20.25         Captain Wayne McInnes argued that the health of ADF personnel serving with ATST-EM was put at risk because of inadequate medical services. Referring to his experiences while serving with the mission, he stated:

We should have had guaranteed medical support. We are all trained in basic first aid and we did some triage training before we left Metinaro, to the degree where we practised how to cannulate and so on. But you need a trained medic in that particular incident, because we were four hours from Dili in an isolated location in the mountains, in atrocious conditions...once we arrived at Los Palos we found that something like 150 of the soldiers had fairly severe symptoms of malaria. We had a huge outbreak of diarrhoea.[28]

20.26         The committee has already noted the circumstances of ATST-EM and has suggested that the ADF use the experiences of this small unit as a case study for future reference.

AFP

20.27         The AFP has in some instances relied on the ADF to supply medical services. For example, in Timor-Leste in 2006, where the environment was at times dangerous, the ADF provided the medical capability in case of severe or serious injury to AFP officers.[29]

20.28         Assistant Commissioner Walters explained that the AFP prefers to engage contractors, such as Patrick Defence Logistics (PDL), to provide that support so that the AFP does not have to build that level of capability within the IDG.[30] He said:

The medical services in the Solomon Islands are provided through a contractor, so probably the best medical facilities there are provided within GBR [the RAMSI headquarters]. If there is any doubt about a member's health, we repatriate them back to Australia for further tests and medical services, depending on what the situation is. We think that we provide a fairly robust support network for our members offshore and for their families back here as well.[31]
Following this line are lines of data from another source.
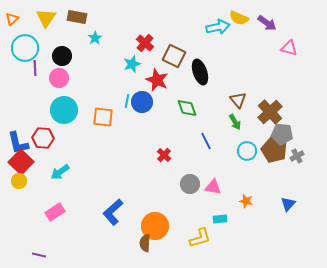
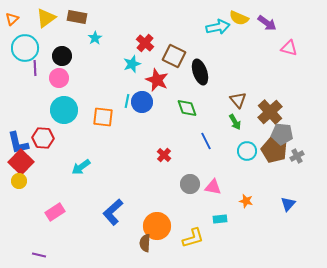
yellow triangle at (46, 18): rotated 20 degrees clockwise
cyan arrow at (60, 172): moved 21 px right, 5 px up
orange circle at (155, 226): moved 2 px right
yellow L-shape at (200, 238): moved 7 px left
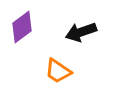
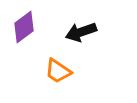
purple diamond: moved 2 px right
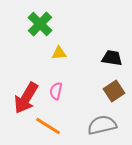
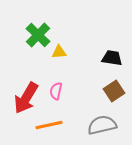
green cross: moved 2 px left, 11 px down
yellow triangle: moved 1 px up
orange line: moved 1 px right, 1 px up; rotated 44 degrees counterclockwise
20.29         It was similar in Timor-Leste, where PDL was contracted to 'find sufficient accommodation for 200 police officers and provide the food, security, transport and medical support that was necessary'.[32] The committee received no evidence indicating shortcomings in the medical and health care arrangements for AFP officers deployed on peacekeeping operations.

 

Rest and recreation

Leave and redeployment

20.30         The Regular Defence Force Welfare Association noted that 'both the ADF and the AFP have policies that specify a minimum of twelve months in Australia before being deployed again but in both organizations these policies can be reviewed for exceptional circumstances'.[33] It stated:

Due to shortages of ADF personnel, entitled leave may not be able to be taken on return from peacekeeping deployments, which impacts on the health and wellbeing of service personnel and their families.[34]

20.31         The committee did not receive evidence suggesting that the rest and recreation period between deployments has caused problems for ADF or AFP personnel. It is nonetheless an important consideration for the health and wellbeing of Australians serving on peacekeeping operations. The policies in place to ensure that personnel have adequate breaks in overseas deployments should be observed. This comment is made in light of the difficulties facing the ADF and the AFP in recruiting and retaining skilled personnel and the recent increase in demand for peacekeeping operations in the region.

 

Conclusion

20.32         The committee briefly looked at the measures taken to minimise the risks to the health and safety of Australian ADF and AFP personnel while on deployment. The evidence did not indicate any systematic problems with the health services and medical practices provided to Australian peacekeepers on deployment. ATST-EM, however, shows that there are always exceptions that underline the importance of learning and capturing lessons from any lapses or failings in the system. The committee has made a recommendation with regard to a review of ATST-EM (see Recommendation 4).

20.33         The following chapter continues the committee's consideration of these measures by looking at post-deployment health practices and procedures.